On 15/07/2020 16:16, Oliver O'Halloran wrote:
> On Wed, Jul 15, 2020 at 3:24 PM Alexey Kardashevskiy <a...@ozlabs.ru> wrote:
>>
>>
>>> @@ -158,9 +157,9 @@ static void pnv_pci_ioda_fixup_iov_resources(struct
>>> pci_dev *pdev)
>>> goto disable_iov;
>>> pdev->dev.archdata.iov_data = iov;
>>>
>>> + /* FIXME: totalvfs > phb->ioda.total_pe_num is going to be a problem
>>> */
>>
>>
>> WARN_ON_ONCE() then?
>
> can't hurt
>
>>> @@ -173,50 +172,51 @@ static void pnv_pci_ioda_fixup_iov_resources(struct
>>> pci_dev *pdev)
>>> goto disable_iov;
>>> }
>>>
>>> - total_vf_bar_sz += pci_iov_resource_size(pdev,
>>> - i + PCI_IOV_RESOURCES);
>>> + vf_bar_sz = pci_iov_resource_size(pdev, i +
>>> PCI_IOV_RESOURCES);
>>>
>>> /*
>>> - * If bigger than quarter of M64 segment size, just round up
>>> - * power of two.
>>> + * Generally, one segmented M64 BAR maps one IOV BAR. However,
>>> + * if a VF BAR is too large we end up wasting a lot of space.

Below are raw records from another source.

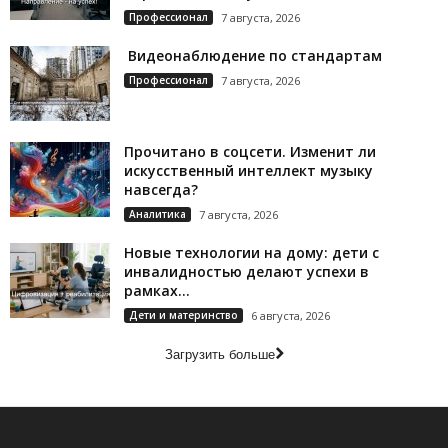
Профессионал
7 августа, 2026
Видеонаблюдение по стандартам
Профессионал
7 августа, 2026
Прочитано в соцсети. Изменит ли
искусственный интеллект музыку
навсегда?
Аналитика
7 августа, 2026
Новые технологии на дому: дети с
инвалидностью делают успехи в
рамках...
Дети и материнство
6 августа, 2026
Загрузить больше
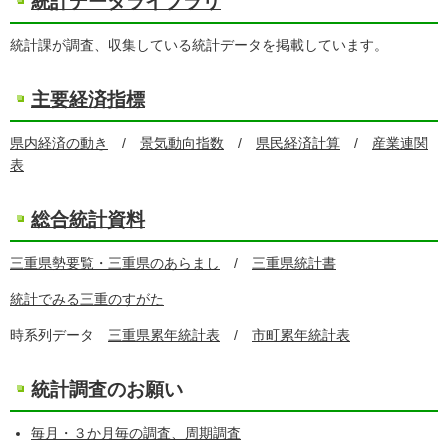
統計データライブラリ
統計課が調査、収集している統計データを掲載しています。
主要経済指標
県内経済の動き
/
景気動向指数
/
県民経済計算
/
産業連関
表
総合統計資料
三重県勢要覧・三重県のあらまし
/
三重県統計書
統計でみる三重のすがた
時系列データ
三重県累年統計表
/
市町累年統計表
統計調査のお願い
毎月・３か月毎の調査、周期調査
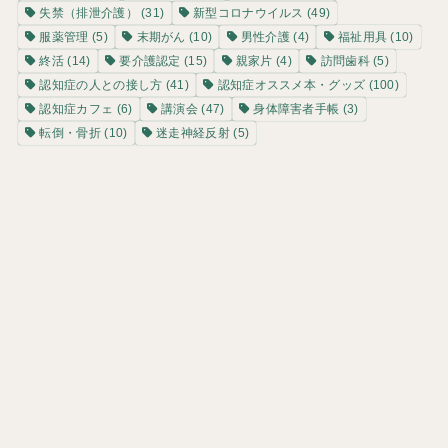
失禁（排泄介護）
(31)
新型コロナウイルス
(49)
服薬管理
(5)
末期がん
(10)
男性介護
(4)
福祉用具
(10)
終活
(14)
要介護認定
(15)
親家片
(4)
訪問歯科
(5)
認知症の人との接し方
(41)
認知症オススメ本・グッズ
(100)
認知症カフェ
(6)
講演会
(47)
身体障害者手帳
(3)
転倒・骨折
(10)
迷走神経反射
(5)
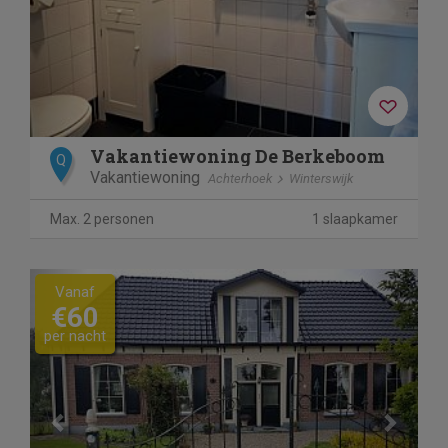
Vakantiewoning De Berkeboom
Q
Vakantiewoning
Achterhoek
Winterswijk
Max. 2 personen
1 slaapkamer
Previous
Next
Vanaf
€60
per nacht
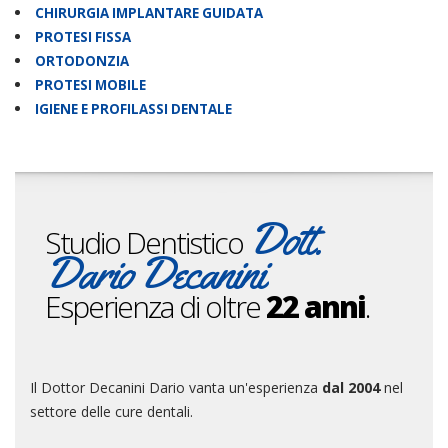
CHIRURGIA IMPLANTARE GUIDATA
PROTESI FISSA
ORTODONZIA
PROTESI MOBILE
IGIENE E PROFILASSI DENTALE
Dott.
Studio Dentistico
Dario Decanini
Esperienza di oltre
22 anni
.
Il Dottor Decanini Dario vanta un'esperienza
dal 2004
nel
settore delle cure dentali.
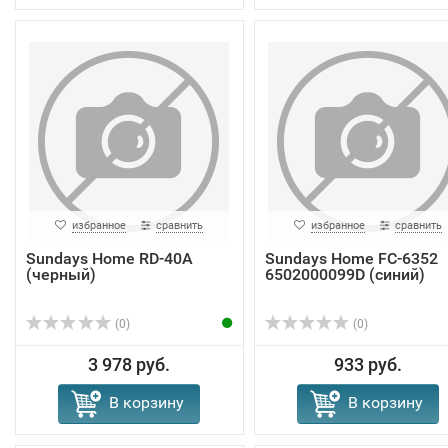
избранное
сравнить
избранное
сравнить
Sundays Home RD-40A
Sundays Home FC-6352
(черный)
6502000099D (синий)
(0)
(0)
3 978 руб.
933 руб.
В корзину
В корзину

>>> + * If we've got a BAR that's bigger than greater than 1/4 of
>>> the
>>
>>
>> bigger, greater, huger? :)
>>
>> Also, a nit: s/got a BAR/got a VF BAR/
>
> whatever, it's just words
You are talking about these BARs and those BARs and since we want "to
help out
the next sucker^Wperson who needs to tinker with it", using precise term
is kinda essential here.
>
>>> + * default window's segment size then switch to using single
>>> PE
>>> + * windows. This limits the total number of VFs we can
>>> support.
>>
>> Just to get idea about absolute numbers here.
>>
>> On my P9:
>>
>> ./pciex@600c3c0300000/ibm,opal-m64-window
>> 00060200 00000000 00060200 00000000 00000040 00000000
>>
>> so that default window's segment size is 0x40.0000.0000/512 = 512MB?
>
> Yeah. It'll vary a bit since PHB3 and some PHB4s have 256.
>
>>> *
>>> - * Generally, one M64 BAR maps one IOV BAR. To avoid conflict
>>> - * with other devices, IOV BAR size is expanded to be
>>> - * (total_pe * VF_BAR_size). When VF_BAR_size is half of M64
>>> - * segment size , the expanded size would equal to half of the
>>> - * whole M64 space size, which will exhaust the M64 Space and
>>> - * limit the system flexibility. This is a design decision to
>>> - * set the boundary to quarter of the M64 segment size.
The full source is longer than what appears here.